Par baisse des prélèvements obligatoires, le CNP entend baisse des cotisations salariales qui pourrait être combinée par un système de primes vertes pour les bas salaires, les retraités, les allocataires du RSE, les chômeurs, etc. "Ainsi, les bas revenus et moyens recevraient une compensation supérieure au surcoût du contenu carbone de leur panier de consommation, alors que les plus hauts revenus recevraient une compensation inférieure en proportion de leur revenu. Notamment, les revenus des placements financiers ne devraient pas être compensés, ce qui renforcera le caractère redistributif et non anti-redistributif de cette mesure ", précise le CNP pour qui l’opération serait tout de même gagnante pour l’État. "En ciblant directement les consommateurs plutôt que les producteurs, cela assure une meilleure rentabilité des investissements de décarbonation tout en réduisant […] le besoin des aides publiques pour inciter et accompagner ces investissements des entreprises. Ces économies pour la puissance publique permettront de financer les primes vertes. Ainsi, les investissements dans la décarbonation seront plus largement financés par les entreprises et moins par la puissance publique", ajoute le CNP.

 

Les biens et services en premier

 

Par ailleurs, la mise en place de cette contribution se ferait par étapes. D’abord un étiquetage carbone des biens de consommation finale serait introduit. "Cela aiderait les consommateurs à mieux orienter leur consommation pour se décarboner", explique le CNP qui estime que "cela inciterait aussi au développement de la comptabilité carbone notamment par les grandes entreprises afin de défendre que les produits sont moins carbonés avec validation par un organisme certificateur".

La taxe s’appliquerait ensuite dans un premier temps uniquement aux biens et services "pour lesquels il est plus simple de calculer le contenu carbone et leur part dans le panier moyen de consommation par décile, donc essentiellement les biens et services de grande consommation". Dans un second temps, cette contribution pourrait être élargie à certains produits comme les textiles, les cosmétiques, les automobiles, l’électroménager, billets d’avion, etc.
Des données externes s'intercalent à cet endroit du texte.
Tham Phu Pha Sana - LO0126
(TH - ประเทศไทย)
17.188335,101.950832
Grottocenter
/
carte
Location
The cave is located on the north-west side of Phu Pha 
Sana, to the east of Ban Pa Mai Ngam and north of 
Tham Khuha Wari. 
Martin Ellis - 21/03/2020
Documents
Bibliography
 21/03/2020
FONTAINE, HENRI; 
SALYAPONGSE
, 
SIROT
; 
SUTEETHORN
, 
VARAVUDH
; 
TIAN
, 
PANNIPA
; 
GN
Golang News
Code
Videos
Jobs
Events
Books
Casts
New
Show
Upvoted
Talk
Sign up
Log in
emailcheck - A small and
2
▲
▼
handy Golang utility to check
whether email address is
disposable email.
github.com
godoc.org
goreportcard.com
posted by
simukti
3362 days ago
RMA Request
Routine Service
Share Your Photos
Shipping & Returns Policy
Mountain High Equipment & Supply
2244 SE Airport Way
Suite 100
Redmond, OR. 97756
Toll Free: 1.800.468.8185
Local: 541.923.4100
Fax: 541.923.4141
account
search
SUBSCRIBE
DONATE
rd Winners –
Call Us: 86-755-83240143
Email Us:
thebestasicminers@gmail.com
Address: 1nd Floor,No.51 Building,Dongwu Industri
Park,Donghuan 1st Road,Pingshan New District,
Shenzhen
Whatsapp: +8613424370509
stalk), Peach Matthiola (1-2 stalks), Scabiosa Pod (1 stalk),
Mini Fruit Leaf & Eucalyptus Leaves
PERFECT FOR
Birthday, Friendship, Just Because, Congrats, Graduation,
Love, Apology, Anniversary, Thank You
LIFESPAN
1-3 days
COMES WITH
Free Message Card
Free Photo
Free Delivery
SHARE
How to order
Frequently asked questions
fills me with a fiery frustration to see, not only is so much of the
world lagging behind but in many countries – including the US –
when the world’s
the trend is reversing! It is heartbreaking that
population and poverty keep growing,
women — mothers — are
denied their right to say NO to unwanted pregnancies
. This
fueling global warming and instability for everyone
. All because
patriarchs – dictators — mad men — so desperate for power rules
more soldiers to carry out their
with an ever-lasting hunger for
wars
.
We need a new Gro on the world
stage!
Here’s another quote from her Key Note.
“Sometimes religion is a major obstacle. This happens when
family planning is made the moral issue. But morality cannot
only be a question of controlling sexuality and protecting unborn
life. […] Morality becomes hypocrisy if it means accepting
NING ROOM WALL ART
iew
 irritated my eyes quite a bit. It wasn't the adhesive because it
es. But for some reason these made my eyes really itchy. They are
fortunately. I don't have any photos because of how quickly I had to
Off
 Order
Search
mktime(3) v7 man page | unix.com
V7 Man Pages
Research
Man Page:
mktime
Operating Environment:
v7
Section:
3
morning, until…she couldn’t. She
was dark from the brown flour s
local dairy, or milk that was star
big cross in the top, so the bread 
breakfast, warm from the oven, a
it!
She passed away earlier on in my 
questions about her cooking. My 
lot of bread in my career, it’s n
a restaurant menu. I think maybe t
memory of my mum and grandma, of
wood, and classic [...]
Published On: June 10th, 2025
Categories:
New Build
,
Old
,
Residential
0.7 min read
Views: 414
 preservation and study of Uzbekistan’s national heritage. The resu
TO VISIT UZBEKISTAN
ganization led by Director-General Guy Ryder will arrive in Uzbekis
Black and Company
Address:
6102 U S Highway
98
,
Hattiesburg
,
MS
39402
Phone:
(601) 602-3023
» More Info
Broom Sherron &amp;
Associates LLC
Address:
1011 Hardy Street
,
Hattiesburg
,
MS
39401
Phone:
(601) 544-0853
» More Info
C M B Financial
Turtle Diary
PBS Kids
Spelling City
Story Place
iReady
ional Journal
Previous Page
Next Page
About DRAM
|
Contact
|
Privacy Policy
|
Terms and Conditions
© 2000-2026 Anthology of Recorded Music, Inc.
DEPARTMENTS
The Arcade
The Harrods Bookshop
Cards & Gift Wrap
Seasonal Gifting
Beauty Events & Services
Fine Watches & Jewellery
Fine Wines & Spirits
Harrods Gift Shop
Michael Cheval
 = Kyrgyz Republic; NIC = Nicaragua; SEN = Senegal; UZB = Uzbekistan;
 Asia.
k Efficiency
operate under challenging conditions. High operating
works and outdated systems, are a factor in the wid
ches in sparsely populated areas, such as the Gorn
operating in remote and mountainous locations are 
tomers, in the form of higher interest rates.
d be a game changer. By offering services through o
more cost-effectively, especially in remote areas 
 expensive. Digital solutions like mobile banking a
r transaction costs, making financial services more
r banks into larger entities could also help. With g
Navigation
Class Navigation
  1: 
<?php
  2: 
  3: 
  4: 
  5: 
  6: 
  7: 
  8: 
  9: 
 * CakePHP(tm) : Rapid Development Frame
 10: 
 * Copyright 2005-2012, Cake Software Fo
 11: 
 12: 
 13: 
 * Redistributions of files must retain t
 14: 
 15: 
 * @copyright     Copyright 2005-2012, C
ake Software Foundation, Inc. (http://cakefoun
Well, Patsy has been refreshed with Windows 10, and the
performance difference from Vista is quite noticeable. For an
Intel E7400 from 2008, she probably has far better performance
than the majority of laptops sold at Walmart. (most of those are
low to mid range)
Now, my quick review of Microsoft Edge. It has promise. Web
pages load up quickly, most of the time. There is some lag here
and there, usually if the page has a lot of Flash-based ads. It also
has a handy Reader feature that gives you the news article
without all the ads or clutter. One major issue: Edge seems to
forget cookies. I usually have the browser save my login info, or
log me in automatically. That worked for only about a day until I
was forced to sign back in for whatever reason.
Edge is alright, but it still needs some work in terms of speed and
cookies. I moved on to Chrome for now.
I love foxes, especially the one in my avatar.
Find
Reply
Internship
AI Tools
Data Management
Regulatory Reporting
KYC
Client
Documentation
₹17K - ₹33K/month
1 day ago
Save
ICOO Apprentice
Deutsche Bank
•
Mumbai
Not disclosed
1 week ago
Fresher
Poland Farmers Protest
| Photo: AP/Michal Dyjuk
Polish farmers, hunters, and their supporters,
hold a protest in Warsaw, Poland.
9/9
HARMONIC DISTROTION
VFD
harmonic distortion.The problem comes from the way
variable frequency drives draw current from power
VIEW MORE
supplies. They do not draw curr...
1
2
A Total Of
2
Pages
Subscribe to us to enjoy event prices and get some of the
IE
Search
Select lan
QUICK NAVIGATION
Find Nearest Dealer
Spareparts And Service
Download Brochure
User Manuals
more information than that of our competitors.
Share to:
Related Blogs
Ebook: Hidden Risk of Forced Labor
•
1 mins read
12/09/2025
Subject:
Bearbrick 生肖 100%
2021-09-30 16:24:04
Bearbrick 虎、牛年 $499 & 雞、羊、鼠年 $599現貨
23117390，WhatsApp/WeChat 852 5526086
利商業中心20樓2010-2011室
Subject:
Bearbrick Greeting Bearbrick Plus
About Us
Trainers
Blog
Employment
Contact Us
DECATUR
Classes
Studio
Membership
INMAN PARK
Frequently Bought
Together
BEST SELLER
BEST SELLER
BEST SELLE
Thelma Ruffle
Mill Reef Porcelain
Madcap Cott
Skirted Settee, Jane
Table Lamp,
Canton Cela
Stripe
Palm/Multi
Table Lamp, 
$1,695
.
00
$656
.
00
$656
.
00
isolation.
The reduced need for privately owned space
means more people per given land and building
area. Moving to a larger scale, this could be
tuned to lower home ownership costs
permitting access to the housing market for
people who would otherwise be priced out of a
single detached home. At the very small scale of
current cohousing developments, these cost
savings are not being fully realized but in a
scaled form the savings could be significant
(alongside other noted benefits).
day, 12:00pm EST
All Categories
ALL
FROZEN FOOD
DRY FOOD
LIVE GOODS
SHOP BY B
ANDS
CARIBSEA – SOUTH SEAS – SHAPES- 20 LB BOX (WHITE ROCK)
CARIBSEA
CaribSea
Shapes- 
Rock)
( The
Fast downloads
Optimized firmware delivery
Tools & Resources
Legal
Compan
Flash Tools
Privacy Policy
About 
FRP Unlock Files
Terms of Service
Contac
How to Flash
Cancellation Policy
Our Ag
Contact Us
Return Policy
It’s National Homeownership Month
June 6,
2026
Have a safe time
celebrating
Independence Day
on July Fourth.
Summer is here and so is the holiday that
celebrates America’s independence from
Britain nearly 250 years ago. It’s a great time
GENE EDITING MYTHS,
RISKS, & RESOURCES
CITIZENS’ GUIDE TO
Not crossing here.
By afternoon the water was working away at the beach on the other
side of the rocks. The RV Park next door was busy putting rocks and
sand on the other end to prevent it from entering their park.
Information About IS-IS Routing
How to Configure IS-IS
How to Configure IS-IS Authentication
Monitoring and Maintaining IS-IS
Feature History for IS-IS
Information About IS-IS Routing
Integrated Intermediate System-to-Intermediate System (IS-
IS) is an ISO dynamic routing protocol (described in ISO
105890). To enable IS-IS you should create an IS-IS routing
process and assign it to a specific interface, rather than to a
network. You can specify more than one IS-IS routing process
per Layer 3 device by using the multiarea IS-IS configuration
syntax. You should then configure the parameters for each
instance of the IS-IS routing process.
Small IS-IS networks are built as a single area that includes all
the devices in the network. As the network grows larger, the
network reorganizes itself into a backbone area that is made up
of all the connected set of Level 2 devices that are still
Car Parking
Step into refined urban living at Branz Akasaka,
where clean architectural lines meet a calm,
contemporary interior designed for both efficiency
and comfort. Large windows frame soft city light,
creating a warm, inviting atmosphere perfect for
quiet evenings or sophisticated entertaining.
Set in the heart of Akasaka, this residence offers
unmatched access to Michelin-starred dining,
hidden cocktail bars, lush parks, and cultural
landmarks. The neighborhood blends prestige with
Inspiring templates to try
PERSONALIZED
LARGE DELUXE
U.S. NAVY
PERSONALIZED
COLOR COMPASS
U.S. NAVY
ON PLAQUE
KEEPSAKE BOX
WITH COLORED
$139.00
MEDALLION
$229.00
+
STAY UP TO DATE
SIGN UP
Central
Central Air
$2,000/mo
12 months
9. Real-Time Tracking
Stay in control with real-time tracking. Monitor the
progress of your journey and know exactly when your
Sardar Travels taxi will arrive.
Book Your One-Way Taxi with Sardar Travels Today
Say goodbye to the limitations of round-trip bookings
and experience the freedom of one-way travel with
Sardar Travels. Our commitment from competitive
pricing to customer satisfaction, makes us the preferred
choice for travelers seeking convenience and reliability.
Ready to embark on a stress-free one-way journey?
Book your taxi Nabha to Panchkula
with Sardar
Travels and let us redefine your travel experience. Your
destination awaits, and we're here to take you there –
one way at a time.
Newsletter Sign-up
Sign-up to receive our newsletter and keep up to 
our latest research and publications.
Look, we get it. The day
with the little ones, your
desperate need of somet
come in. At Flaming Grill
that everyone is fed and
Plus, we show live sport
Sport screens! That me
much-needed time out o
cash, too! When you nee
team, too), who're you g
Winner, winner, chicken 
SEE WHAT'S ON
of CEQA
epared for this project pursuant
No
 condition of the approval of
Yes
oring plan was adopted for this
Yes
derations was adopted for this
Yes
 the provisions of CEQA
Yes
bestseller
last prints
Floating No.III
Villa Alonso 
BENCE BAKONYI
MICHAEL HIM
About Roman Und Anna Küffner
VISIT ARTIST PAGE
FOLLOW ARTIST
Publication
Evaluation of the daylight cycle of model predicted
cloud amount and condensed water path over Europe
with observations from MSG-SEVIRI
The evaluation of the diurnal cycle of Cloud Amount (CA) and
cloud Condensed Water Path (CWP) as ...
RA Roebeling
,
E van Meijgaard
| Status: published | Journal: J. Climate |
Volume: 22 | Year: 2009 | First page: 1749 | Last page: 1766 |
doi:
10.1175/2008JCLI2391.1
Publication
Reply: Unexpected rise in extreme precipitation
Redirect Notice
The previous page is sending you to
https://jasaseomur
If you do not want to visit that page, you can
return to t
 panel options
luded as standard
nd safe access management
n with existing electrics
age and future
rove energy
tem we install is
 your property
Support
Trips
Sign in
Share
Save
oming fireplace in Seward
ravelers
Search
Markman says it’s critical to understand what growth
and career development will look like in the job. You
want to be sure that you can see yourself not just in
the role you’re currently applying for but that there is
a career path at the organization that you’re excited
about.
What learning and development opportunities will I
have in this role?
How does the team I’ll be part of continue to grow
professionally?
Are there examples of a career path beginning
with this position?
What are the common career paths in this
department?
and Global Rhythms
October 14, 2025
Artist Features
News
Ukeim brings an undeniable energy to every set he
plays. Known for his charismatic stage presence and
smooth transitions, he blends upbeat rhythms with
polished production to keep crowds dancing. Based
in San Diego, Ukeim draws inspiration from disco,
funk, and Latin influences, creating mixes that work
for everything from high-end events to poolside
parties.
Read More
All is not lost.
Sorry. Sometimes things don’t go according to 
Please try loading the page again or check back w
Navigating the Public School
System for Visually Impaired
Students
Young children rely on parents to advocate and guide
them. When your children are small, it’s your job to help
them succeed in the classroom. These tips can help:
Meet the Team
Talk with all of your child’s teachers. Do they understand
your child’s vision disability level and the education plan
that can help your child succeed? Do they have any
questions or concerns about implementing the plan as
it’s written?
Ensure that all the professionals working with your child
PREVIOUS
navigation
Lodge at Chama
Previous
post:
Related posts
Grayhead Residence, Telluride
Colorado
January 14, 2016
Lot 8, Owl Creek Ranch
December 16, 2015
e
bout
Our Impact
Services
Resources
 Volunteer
À noter toutefois que le carburant, le gaz et le fioul seraient exclus pour le moment de cette contribution.

 

138 millions de tonnes de CO2 en moins

 

Pour défendre sa proposition, le CNP se repose sur une simulation faisant état d’une réduction des émissions de 19 % pour un taux de taxe de 100 euros la tonne carbone sur les produits agroalimentaires (et de 25 % pour 150 euros la tonne) avec un taux de taxe médian de 4,8 %. "Dans la mesure où l’alimentation représente 22,5 % de l’empreinte carbone, c’est déjà une contribution conséquente pour l’objectif de baisse de l’empreinte carbone d’ici 2030. Et avec ces taux appliqués aux autres produits finis de grande consommation, en orientant la demande vers des produits moins carbonés, la contribution carbone pourrait contribuer à plus de la moitié de l’objectif de la planification écologique de baisse de 138 millions de tonnes de CO2 d’ici 2030 pour la France, sans pénaliser le pouvoir d’achat ", affirme-t-il.